==== Data extract
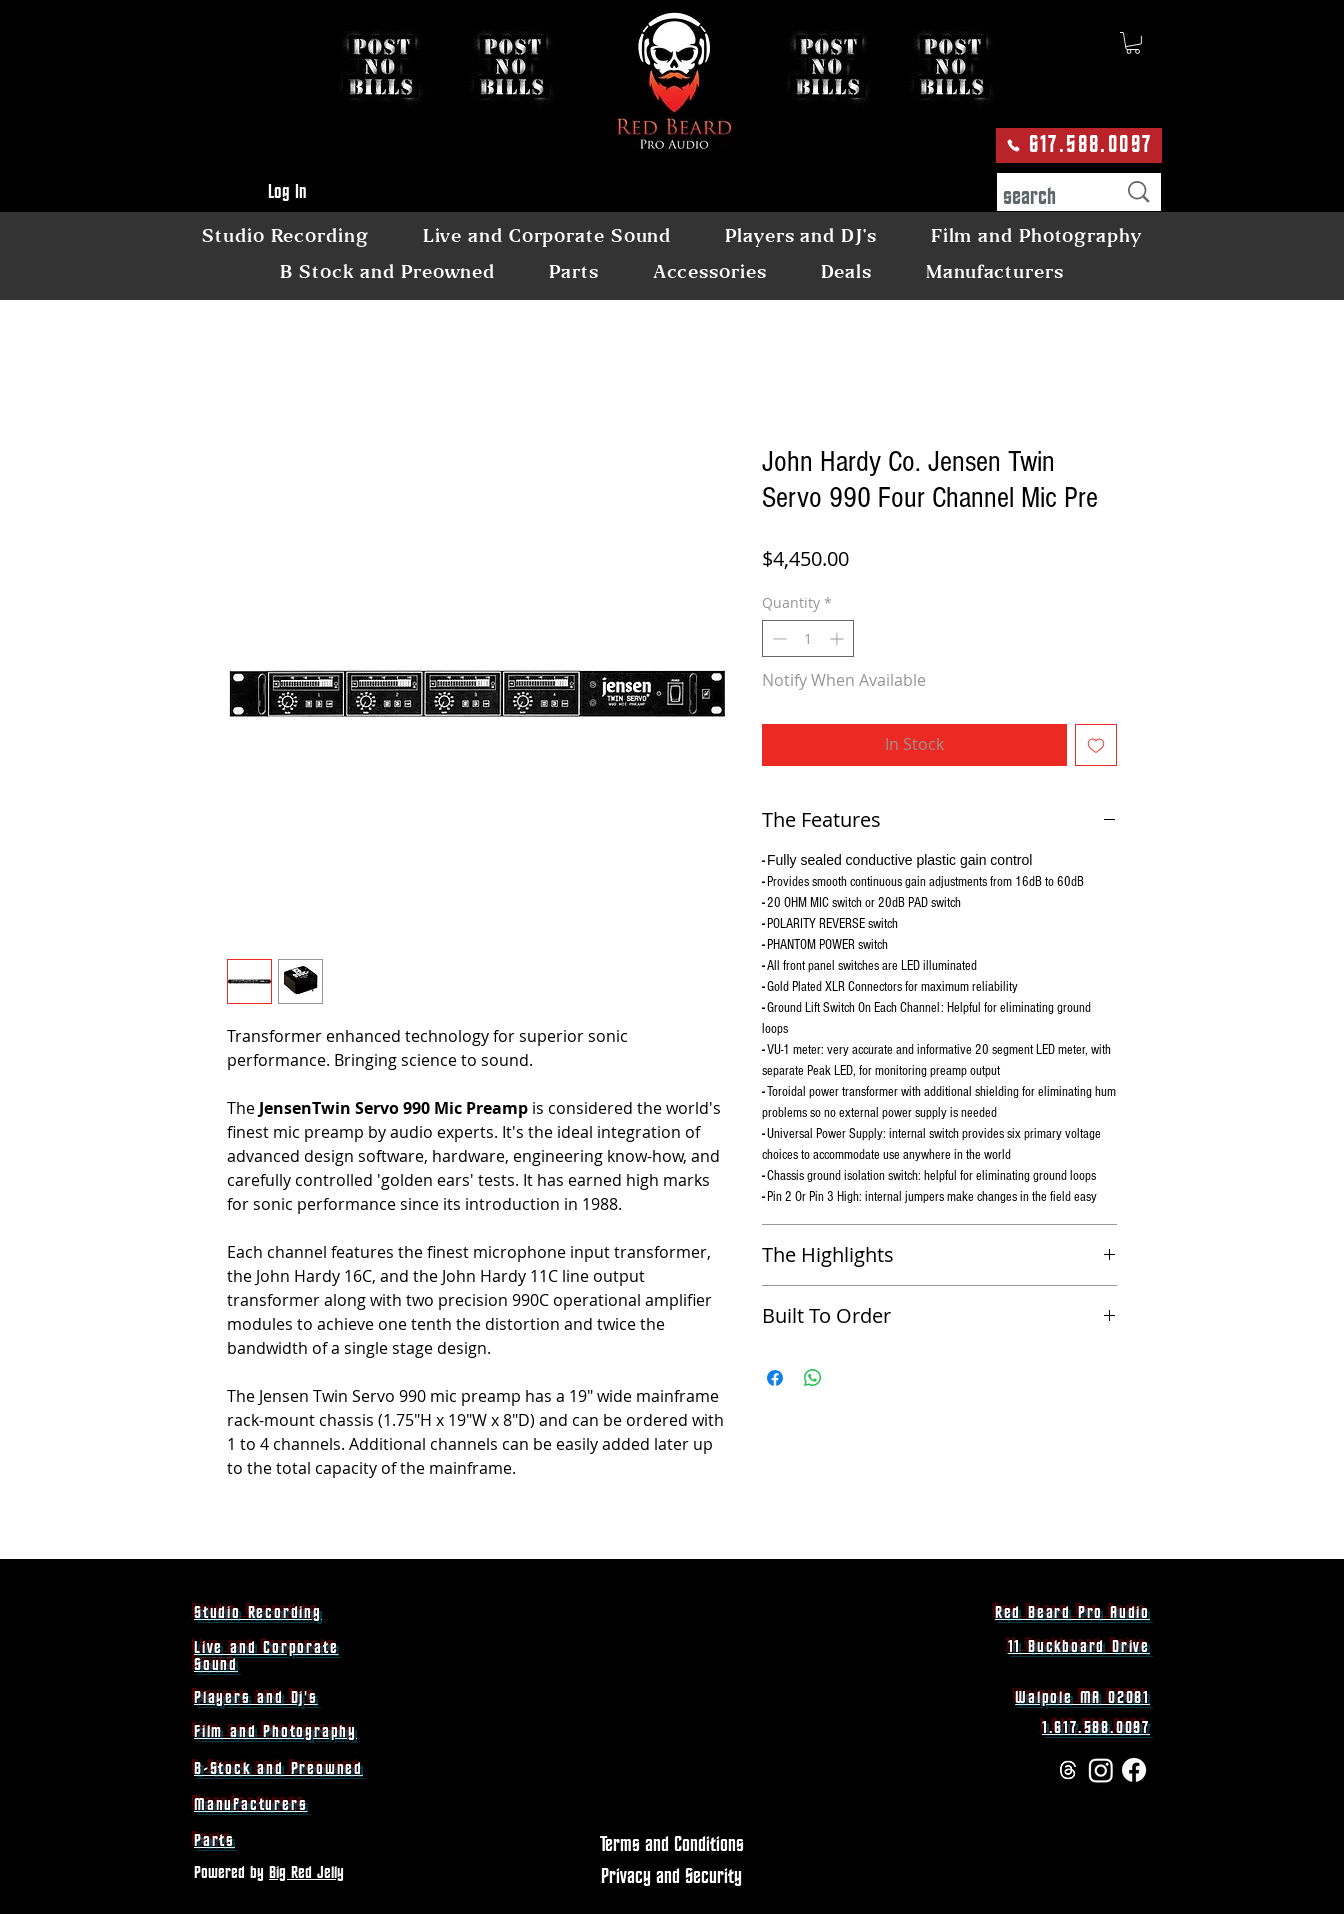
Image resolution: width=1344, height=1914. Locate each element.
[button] (1133, 43)
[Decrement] (777, 638)
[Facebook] (1134, 1770)
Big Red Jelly (306, 1873)
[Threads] (1068, 1770)
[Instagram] (1101, 1770)
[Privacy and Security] (671, 1877)
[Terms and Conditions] (671, 1845)
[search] (1044, 198)
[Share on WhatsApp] (813, 1378)
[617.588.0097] (1079, 145)
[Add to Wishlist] (1096, 745)
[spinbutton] (808, 638)
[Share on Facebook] (775, 1378)
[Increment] (838, 638)
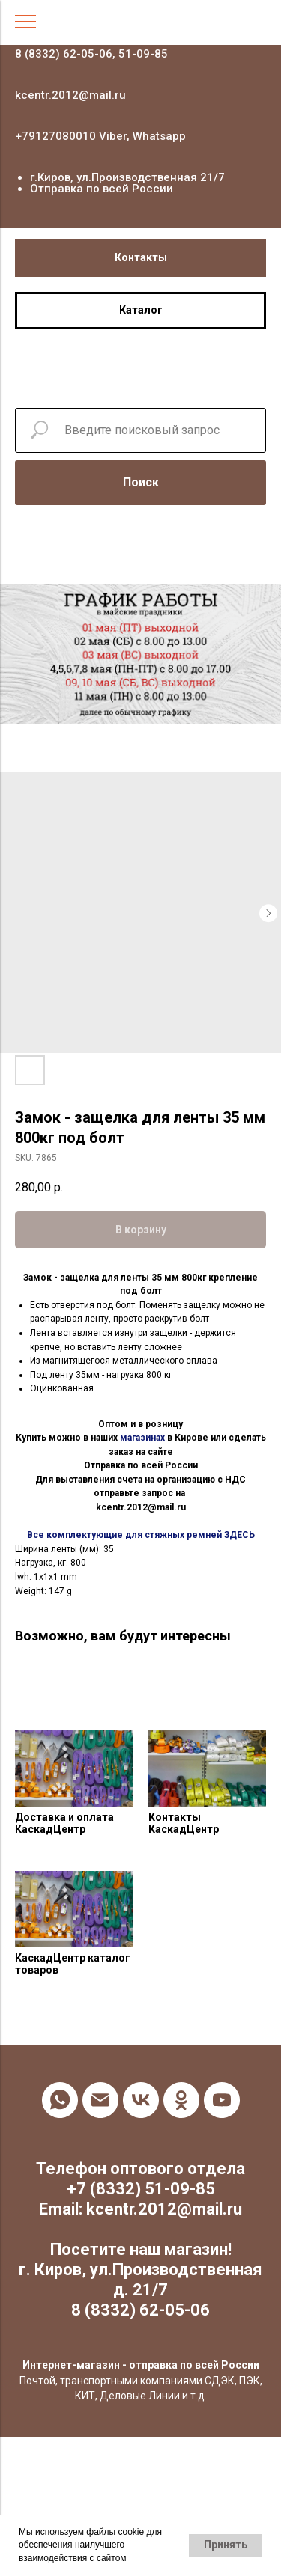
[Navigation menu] (25, 22)
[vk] (141, 2100)
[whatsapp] (60, 2100)
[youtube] (222, 2100)
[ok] (181, 2100)
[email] (100, 2100)
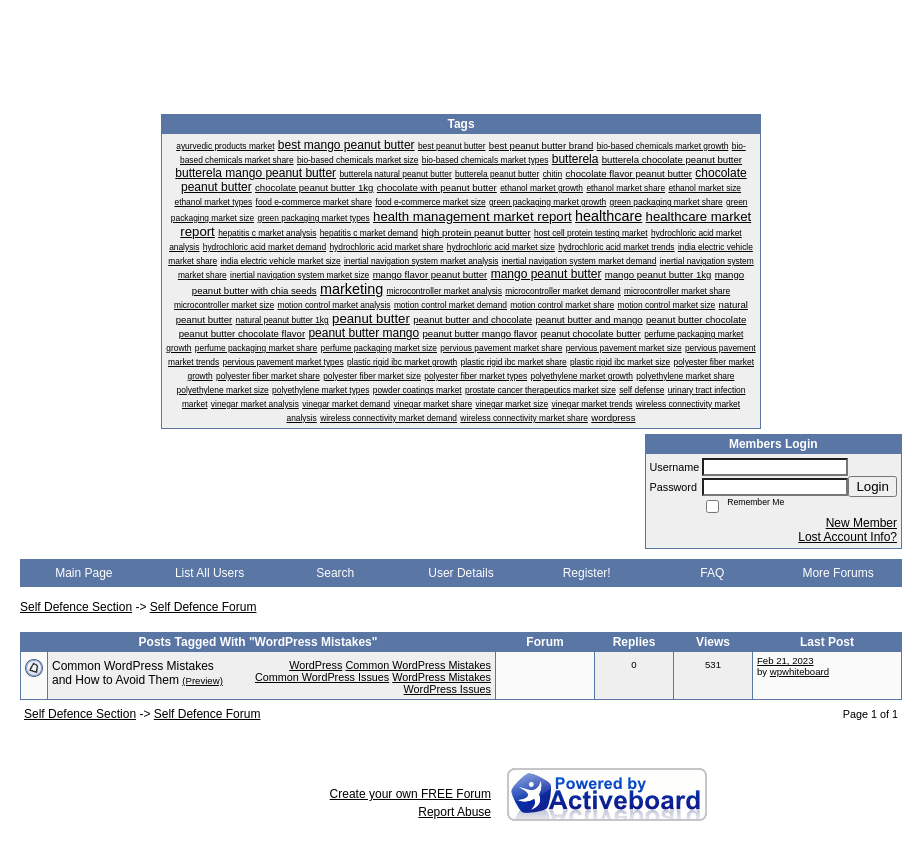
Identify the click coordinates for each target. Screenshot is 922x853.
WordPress (315, 665)
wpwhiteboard (799, 671)
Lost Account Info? (847, 537)
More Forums (837, 573)
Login (872, 486)
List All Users (209, 573)
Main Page (83, 573)
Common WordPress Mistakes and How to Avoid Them (133, 673)
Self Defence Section (76, 607)
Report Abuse (454, 812)
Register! (587, 573)
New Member (861, 523)
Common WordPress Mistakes (418, 665)
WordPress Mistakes (441, 677)
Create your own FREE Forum (410, 794)
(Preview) (202, 680)
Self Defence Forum (203, 607)
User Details (460, 573)
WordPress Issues (447, 689)
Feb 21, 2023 (785, 660)
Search (335, 573)
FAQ (712, 573)
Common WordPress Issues (322, 677)
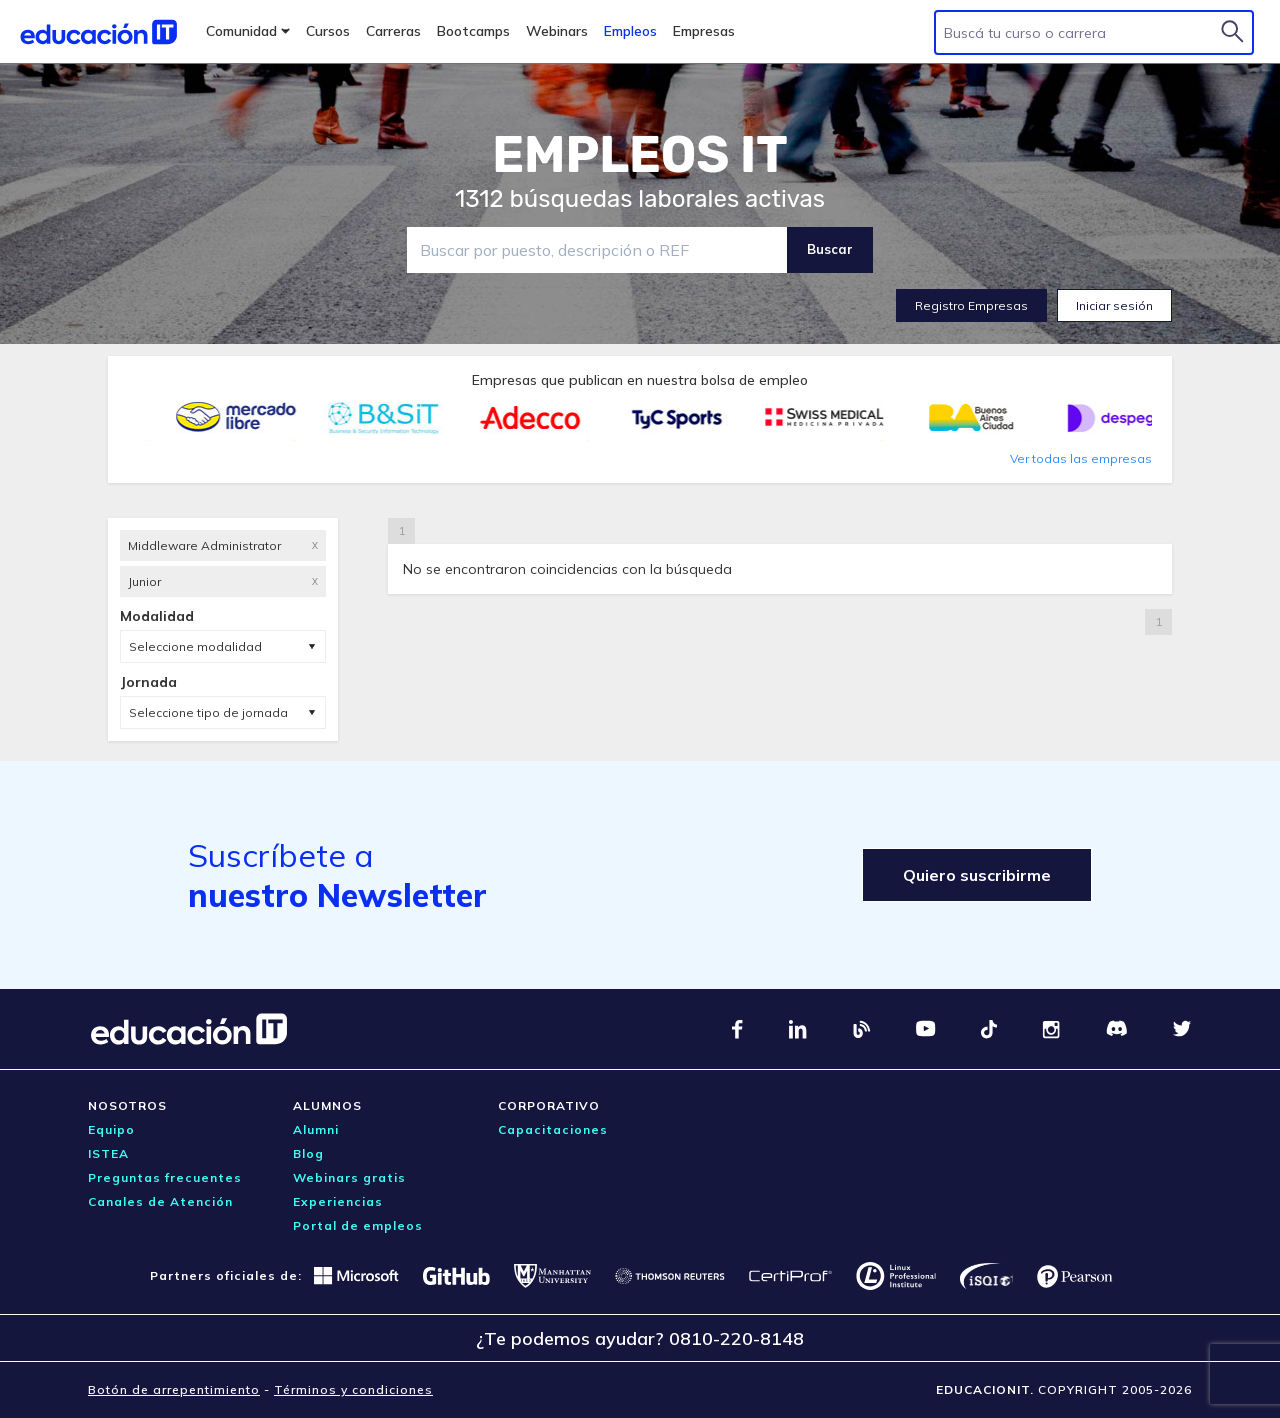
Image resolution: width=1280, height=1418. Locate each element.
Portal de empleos (358, 1225)
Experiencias (338, 1201)
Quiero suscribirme (977, 875)
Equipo (111, 1129)
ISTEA (108, 1153)
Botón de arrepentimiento (174, 1389)
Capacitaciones (553, 1129)
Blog (308, 1153)
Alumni (316, 1129)
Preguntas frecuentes (165, 1177)
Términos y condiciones (353, 1389)
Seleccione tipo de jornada (208, 712)
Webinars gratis (349, 1177)
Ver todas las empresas (1081, 458)
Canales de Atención (160, 1201)
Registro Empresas (971, 305)
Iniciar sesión (1114, 305)
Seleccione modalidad (195, 646)
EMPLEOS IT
========
_Work order_:
Copy out, from the material above, each line where the word "Locate" is present.

_Exercise result_:
Image resolution: width=1344, height=1914. Locate each element.
Image resolution: width=1280, height=1418. Locate each element.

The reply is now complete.